• _Work instructions_
Up to and including the line that holds "Μικρά Νησιά", print the data exactly from its first line; do not print the pictures.

Collection entries:
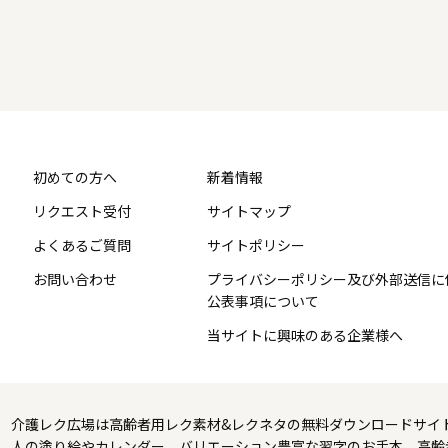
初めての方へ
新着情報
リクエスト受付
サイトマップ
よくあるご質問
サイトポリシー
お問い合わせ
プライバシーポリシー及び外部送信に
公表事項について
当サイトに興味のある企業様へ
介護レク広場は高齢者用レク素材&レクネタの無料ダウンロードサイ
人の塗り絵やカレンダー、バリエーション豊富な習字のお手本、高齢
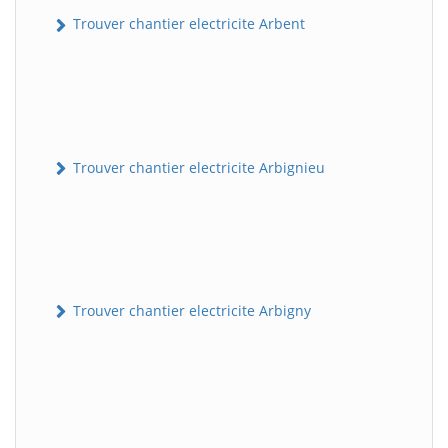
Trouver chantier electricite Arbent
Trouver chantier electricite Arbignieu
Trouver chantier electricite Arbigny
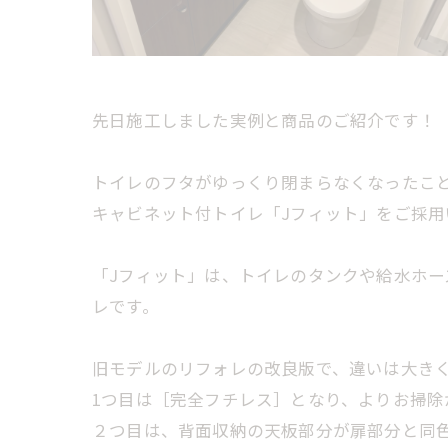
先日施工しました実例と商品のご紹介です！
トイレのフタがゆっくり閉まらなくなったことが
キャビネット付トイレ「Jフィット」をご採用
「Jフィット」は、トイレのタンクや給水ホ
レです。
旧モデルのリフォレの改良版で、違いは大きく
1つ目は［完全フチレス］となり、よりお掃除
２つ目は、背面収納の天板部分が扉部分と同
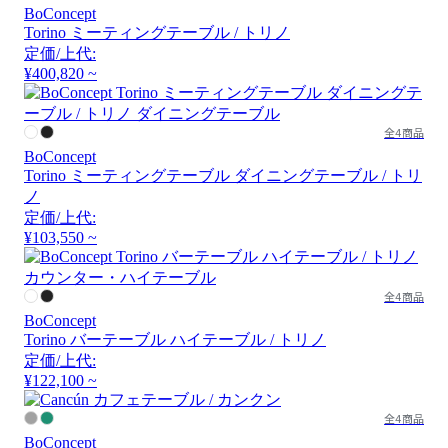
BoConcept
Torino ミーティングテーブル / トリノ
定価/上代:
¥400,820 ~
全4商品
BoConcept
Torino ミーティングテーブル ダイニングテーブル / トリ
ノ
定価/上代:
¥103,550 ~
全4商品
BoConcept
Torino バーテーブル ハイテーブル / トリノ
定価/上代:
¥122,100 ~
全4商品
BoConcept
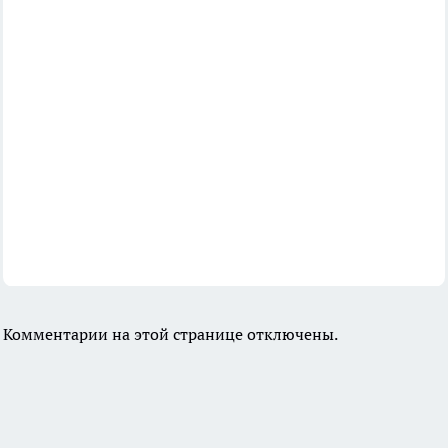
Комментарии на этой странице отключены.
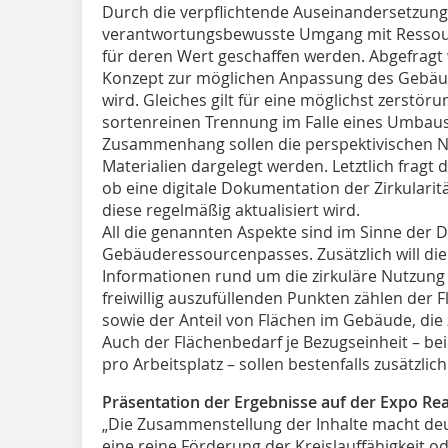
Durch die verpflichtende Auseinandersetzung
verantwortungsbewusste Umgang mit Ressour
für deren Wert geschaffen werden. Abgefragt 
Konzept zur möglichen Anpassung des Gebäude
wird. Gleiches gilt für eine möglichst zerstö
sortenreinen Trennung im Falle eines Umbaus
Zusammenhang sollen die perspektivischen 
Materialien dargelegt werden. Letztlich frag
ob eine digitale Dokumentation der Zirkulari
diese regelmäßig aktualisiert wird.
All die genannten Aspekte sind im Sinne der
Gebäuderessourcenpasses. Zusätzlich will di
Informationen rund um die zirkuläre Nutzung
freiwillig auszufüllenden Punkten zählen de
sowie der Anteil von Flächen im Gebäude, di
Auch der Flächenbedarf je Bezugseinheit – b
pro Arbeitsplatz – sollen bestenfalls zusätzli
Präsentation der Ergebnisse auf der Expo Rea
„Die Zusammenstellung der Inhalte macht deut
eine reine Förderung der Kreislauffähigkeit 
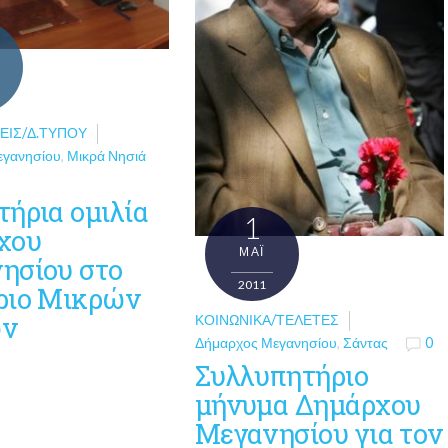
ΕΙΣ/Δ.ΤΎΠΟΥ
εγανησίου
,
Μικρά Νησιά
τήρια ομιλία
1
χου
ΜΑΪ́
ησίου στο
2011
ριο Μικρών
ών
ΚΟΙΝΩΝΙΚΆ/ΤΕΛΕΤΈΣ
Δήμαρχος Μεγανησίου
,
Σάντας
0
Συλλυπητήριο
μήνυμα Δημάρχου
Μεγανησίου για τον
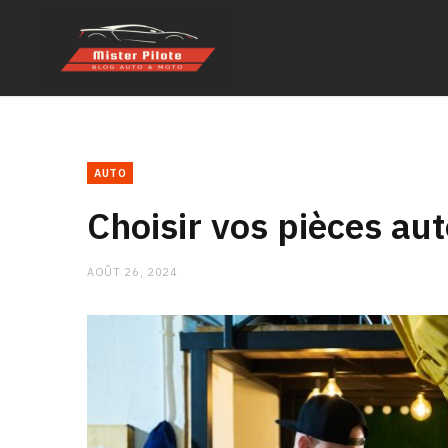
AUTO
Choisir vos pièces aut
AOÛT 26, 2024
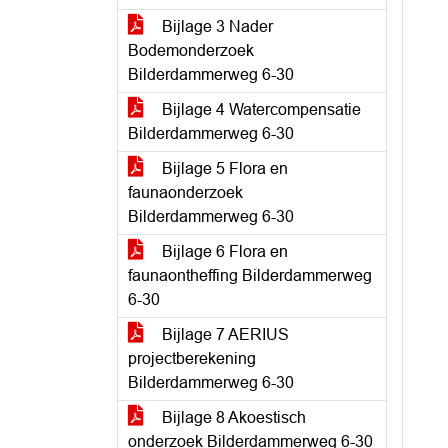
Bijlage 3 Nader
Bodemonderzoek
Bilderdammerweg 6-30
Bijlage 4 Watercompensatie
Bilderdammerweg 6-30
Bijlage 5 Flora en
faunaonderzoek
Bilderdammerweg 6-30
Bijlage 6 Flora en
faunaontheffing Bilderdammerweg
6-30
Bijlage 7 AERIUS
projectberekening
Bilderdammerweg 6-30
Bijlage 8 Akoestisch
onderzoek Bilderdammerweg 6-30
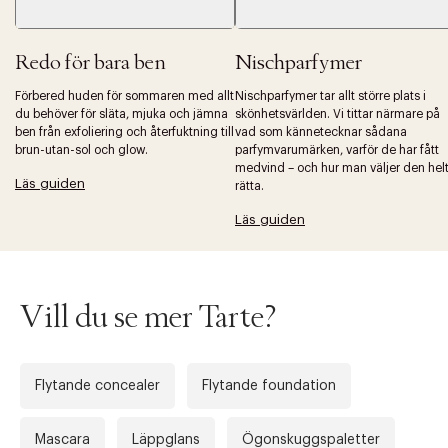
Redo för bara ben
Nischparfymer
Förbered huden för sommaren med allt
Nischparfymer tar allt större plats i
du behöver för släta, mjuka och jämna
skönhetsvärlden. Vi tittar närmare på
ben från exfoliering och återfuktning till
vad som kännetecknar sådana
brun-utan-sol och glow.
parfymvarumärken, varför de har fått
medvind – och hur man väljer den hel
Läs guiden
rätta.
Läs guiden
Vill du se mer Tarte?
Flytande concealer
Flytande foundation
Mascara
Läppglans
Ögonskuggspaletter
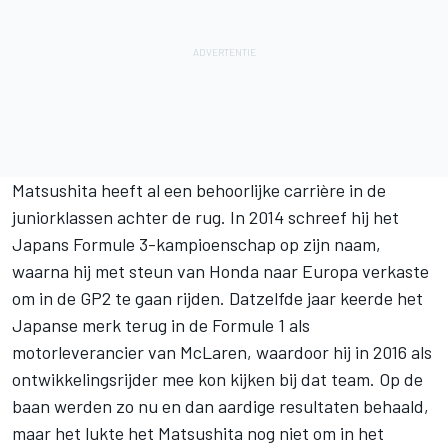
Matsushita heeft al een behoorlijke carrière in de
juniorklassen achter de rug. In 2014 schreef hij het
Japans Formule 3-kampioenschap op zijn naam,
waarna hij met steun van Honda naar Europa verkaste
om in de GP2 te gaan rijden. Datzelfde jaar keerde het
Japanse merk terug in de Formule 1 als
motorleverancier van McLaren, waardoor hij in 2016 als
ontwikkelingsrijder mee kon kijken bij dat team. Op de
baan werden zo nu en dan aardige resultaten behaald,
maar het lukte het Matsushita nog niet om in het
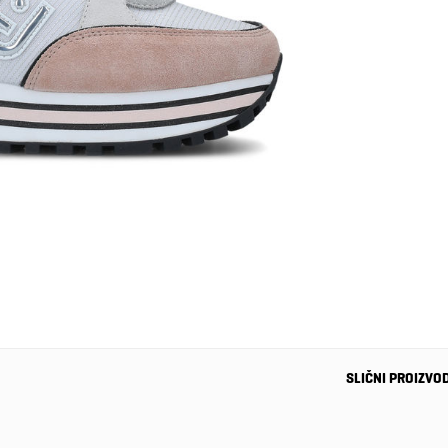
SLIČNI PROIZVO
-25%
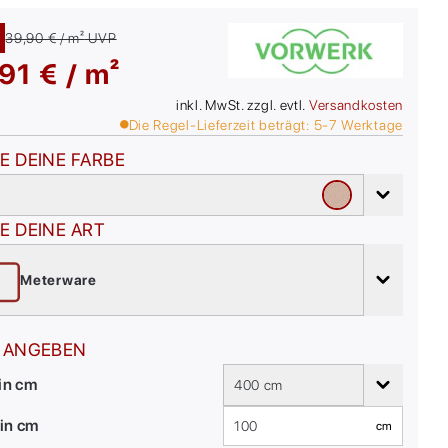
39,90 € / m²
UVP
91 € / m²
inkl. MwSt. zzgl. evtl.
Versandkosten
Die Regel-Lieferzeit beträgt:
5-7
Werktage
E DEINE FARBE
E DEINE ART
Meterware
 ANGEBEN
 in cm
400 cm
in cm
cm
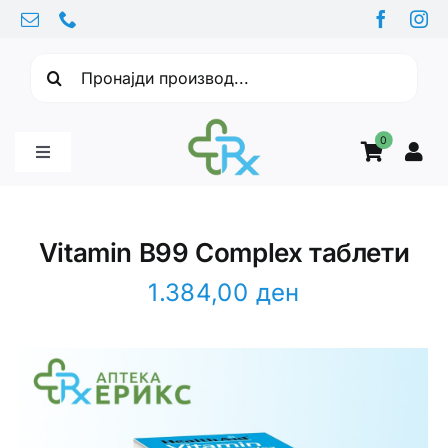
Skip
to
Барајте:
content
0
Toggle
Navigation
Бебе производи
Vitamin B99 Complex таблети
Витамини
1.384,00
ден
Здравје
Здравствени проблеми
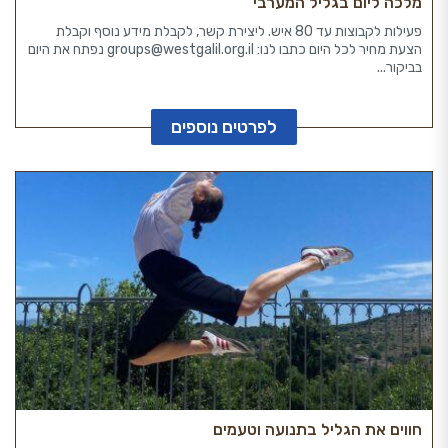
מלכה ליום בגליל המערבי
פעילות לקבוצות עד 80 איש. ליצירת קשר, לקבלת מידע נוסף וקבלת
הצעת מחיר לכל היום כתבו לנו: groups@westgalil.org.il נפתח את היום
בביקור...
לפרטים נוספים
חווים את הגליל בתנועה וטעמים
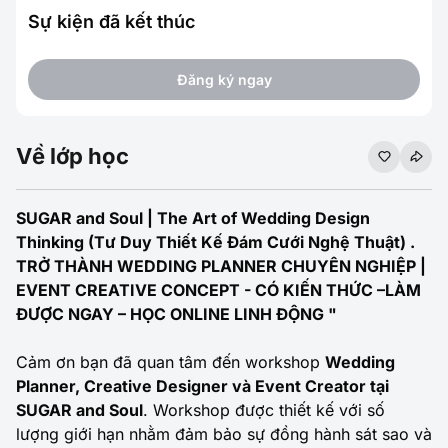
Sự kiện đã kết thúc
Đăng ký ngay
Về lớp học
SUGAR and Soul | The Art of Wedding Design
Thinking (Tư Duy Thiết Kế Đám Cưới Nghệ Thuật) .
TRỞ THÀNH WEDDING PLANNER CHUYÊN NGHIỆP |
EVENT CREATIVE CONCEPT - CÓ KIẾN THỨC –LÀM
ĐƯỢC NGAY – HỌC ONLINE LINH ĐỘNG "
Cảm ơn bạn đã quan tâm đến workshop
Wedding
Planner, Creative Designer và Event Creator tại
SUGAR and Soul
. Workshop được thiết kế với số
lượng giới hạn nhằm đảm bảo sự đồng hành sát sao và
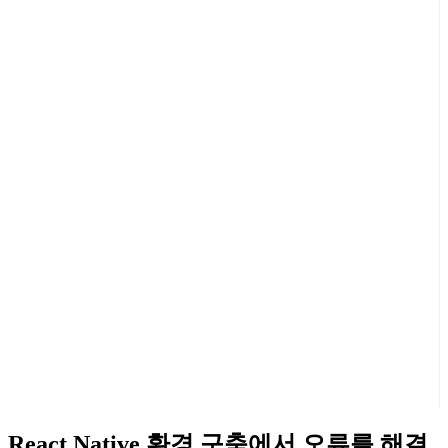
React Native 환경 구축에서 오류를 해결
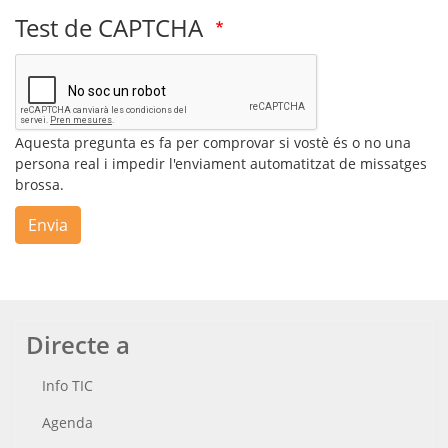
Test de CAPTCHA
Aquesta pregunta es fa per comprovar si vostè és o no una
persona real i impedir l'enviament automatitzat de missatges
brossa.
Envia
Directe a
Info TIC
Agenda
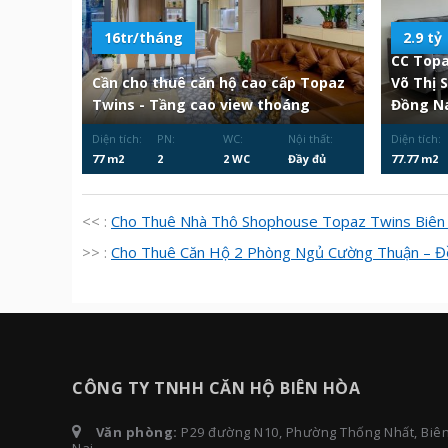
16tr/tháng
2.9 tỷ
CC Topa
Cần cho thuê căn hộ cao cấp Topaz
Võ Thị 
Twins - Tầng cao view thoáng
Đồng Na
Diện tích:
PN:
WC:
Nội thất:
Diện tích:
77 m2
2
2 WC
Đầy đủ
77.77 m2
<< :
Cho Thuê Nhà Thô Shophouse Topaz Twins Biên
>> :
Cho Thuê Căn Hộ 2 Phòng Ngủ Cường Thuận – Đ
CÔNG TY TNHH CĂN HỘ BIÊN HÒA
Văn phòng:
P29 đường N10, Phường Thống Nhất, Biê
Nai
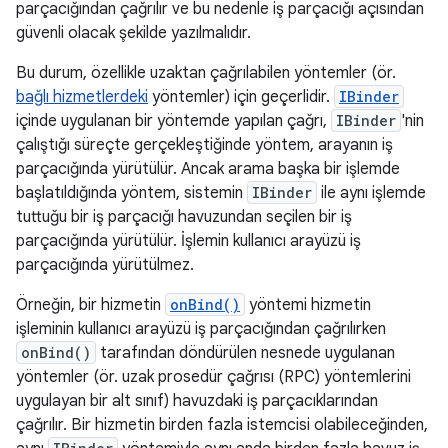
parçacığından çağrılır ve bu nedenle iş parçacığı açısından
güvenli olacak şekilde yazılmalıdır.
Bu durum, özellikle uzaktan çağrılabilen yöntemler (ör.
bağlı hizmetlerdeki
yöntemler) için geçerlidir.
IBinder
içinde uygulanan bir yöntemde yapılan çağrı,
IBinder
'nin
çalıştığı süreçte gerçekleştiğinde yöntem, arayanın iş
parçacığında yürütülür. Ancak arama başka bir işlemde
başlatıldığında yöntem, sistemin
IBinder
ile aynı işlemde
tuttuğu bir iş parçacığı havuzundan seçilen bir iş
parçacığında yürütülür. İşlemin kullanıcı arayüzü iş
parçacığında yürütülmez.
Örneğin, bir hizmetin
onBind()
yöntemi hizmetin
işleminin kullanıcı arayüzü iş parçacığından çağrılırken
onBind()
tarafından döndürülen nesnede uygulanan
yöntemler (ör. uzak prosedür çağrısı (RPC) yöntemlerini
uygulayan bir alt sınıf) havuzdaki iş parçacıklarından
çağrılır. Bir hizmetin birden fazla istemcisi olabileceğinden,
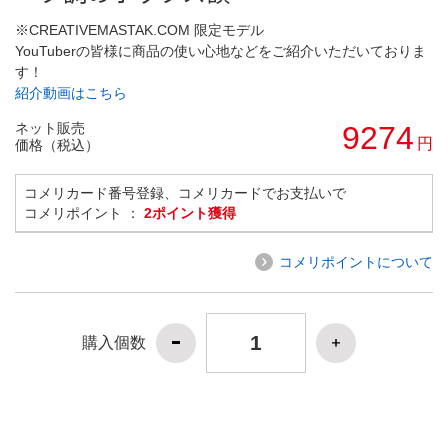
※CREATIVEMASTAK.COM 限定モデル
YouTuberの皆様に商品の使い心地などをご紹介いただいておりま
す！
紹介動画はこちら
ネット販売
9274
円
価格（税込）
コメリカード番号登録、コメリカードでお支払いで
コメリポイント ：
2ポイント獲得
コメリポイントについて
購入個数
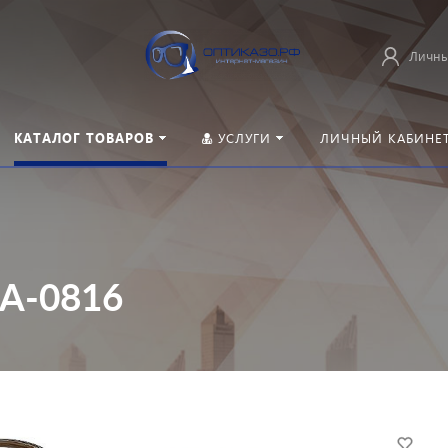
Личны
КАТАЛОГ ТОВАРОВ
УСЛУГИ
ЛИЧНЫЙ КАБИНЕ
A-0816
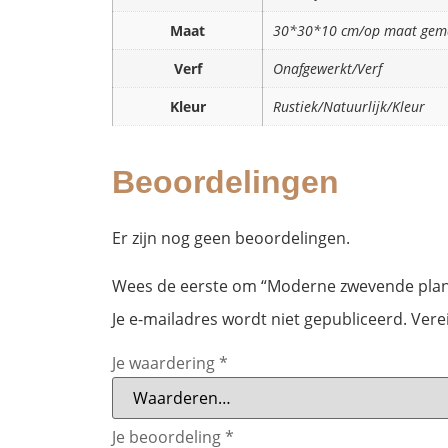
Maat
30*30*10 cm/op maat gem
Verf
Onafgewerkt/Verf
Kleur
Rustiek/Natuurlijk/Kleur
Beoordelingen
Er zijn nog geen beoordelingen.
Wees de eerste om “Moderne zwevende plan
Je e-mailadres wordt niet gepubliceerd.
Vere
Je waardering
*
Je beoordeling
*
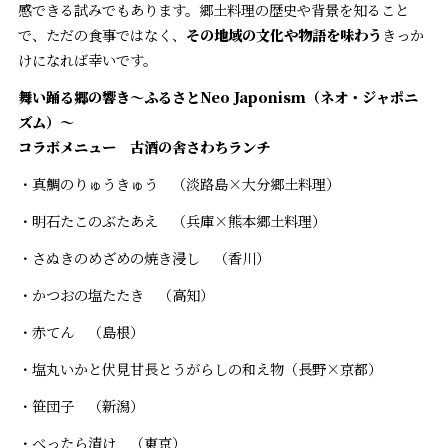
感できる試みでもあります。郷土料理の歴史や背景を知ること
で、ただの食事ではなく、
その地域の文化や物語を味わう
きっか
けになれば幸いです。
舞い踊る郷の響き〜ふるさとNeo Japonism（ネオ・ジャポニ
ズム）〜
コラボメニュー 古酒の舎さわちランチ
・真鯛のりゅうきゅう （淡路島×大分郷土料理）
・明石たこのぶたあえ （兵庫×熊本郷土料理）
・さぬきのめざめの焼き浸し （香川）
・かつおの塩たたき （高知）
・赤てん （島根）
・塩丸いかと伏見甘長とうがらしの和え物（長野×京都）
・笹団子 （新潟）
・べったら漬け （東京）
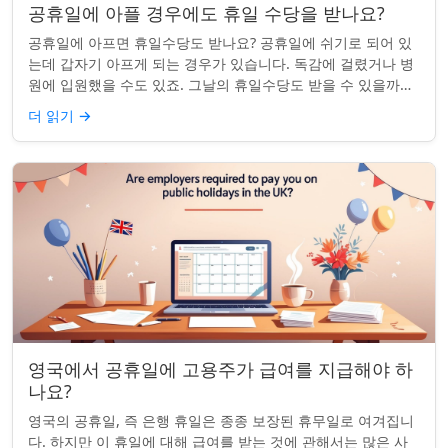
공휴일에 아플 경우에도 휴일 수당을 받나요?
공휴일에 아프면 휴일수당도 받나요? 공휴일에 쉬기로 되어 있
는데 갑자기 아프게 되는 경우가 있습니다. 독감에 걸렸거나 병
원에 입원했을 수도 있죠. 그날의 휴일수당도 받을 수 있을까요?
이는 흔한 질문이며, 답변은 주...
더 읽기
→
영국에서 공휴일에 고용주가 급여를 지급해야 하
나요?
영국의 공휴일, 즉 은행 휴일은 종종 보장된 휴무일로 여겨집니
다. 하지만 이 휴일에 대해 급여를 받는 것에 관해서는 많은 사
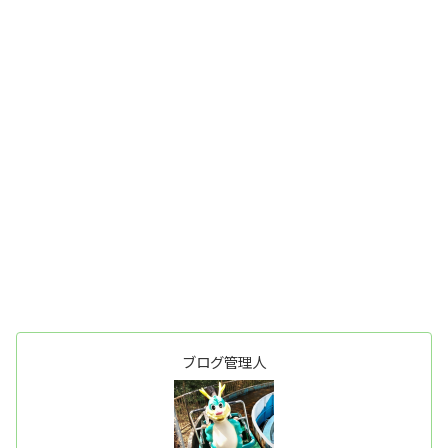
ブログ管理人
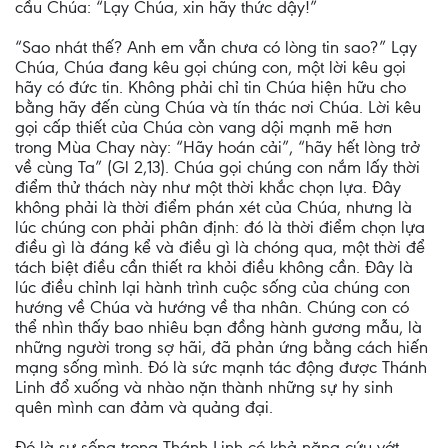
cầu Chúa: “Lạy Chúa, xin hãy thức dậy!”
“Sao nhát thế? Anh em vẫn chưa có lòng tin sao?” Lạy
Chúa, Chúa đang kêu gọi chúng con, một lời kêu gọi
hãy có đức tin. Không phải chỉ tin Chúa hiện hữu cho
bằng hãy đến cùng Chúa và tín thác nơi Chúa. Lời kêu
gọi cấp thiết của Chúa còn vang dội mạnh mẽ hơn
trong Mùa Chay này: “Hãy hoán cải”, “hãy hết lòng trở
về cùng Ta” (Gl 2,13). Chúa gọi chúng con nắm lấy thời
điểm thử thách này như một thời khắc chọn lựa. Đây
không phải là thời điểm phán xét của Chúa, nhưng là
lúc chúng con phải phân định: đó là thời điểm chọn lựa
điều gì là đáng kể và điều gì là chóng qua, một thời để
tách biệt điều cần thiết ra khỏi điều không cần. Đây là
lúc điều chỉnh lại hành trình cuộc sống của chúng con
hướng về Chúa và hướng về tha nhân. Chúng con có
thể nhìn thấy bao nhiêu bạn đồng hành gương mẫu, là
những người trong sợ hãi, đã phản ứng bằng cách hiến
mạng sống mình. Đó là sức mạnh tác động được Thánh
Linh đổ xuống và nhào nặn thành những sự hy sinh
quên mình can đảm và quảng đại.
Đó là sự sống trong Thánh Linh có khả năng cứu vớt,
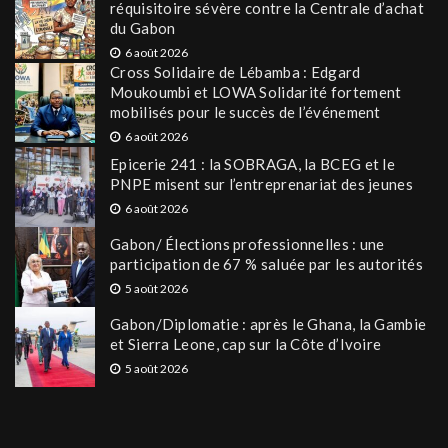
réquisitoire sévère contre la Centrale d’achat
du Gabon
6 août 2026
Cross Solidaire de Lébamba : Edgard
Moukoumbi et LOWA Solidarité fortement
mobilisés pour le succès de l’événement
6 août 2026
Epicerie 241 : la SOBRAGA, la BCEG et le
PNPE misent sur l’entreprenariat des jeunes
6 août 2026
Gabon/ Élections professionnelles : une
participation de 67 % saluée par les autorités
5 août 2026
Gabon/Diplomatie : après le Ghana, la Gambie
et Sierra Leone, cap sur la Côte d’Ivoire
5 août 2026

• _Answer for this exercise_
初めての方へ
新着情報
リクエスト受付
サイトマップ
よくあるご質問
サイトポリシー
お問い合わせ
プライバシーポリシー及び外部送信に
公表事項について
当サイトに興味のある企業様へ
介護レク広場は高齢者用レク素材&レクネタの無料ダウンロードサイ
人の塗り絵やカレンダー、バリエーション豊富な習字のお手本、高齢
Trouver chantier electricite Arbent
Trouver chantier electricite Arbignieu
Trouver chantier electricite Arbigny
先日施工しました実例と商品のご紹介です！
トイレのフタがゆっくり閉まらなくなったことが
キャビネット付トイレ「Jフィット」をご採用
「Jフィット」は、トイレのタンクや給水ホ
レです。
旧モデルのリフォレの改良版で、違いは大きく
1つ目は［完全フチレス］となり、よりお掃除
２つ目は、背面収納の天板部分が扉部分と同
BoConcept
Torino ミーティングテーブル / トリノ
定価/上代:
¥400,820 ~
全4商品
BoConcept
Torino ミーティングテーブル ダイニングテーブル / トリ
ノ
定価/上代:
¥103,550 ~
全4商品
BoConcept
Torino バーテーブル ハイテーブル / トリノ
定価/上代:
¥122,100 ~
全4商品
BoConcept
Комментарии на этой странице отключены.
Durch die verpflichtende Auseinandersetzung
verantwortungsbewusste Umgang mit Ressour
für deren Wert geschaffen werden. Abgefragt 
Konzept zur möglichen Anpassung des Gebäude
wird. Gleiches gilt für eine möglichst zerstö
sortenreinen Trennung im Falle eines Umbaus
Zusammenhang sollen die perspektivischen 
Materialien dargelegt werden. Letztlich frag
ob eine digitale Dokumentation der Zirkulari
diese regelmäßig aktualisiert wird.
All die genannten Aspekte sind im Sinne der
Gebäuderessourcenpasses. Zusätzlich will di
Informationen rund um die zirkuläre Nutzung
freiwillig auszufüllenden Punkten zählen de
sowie der Anteil von Flächen im Gebäude, di
Auch der Flächenbedarf je Bezugseinheit – b
pro Arbeitsplatz – sollen bestenfalls zusätzli
Präsentation der Ergebnisse auf der Expo Rea
„Die Zusammenstellung der Inhalte macht deut
eine reine Förderung der Kreislauffähigkeit 
ΕΙΣ/Δ.ΤΎΠΟΥ
εγανησίου
,
Μικρά Νησιά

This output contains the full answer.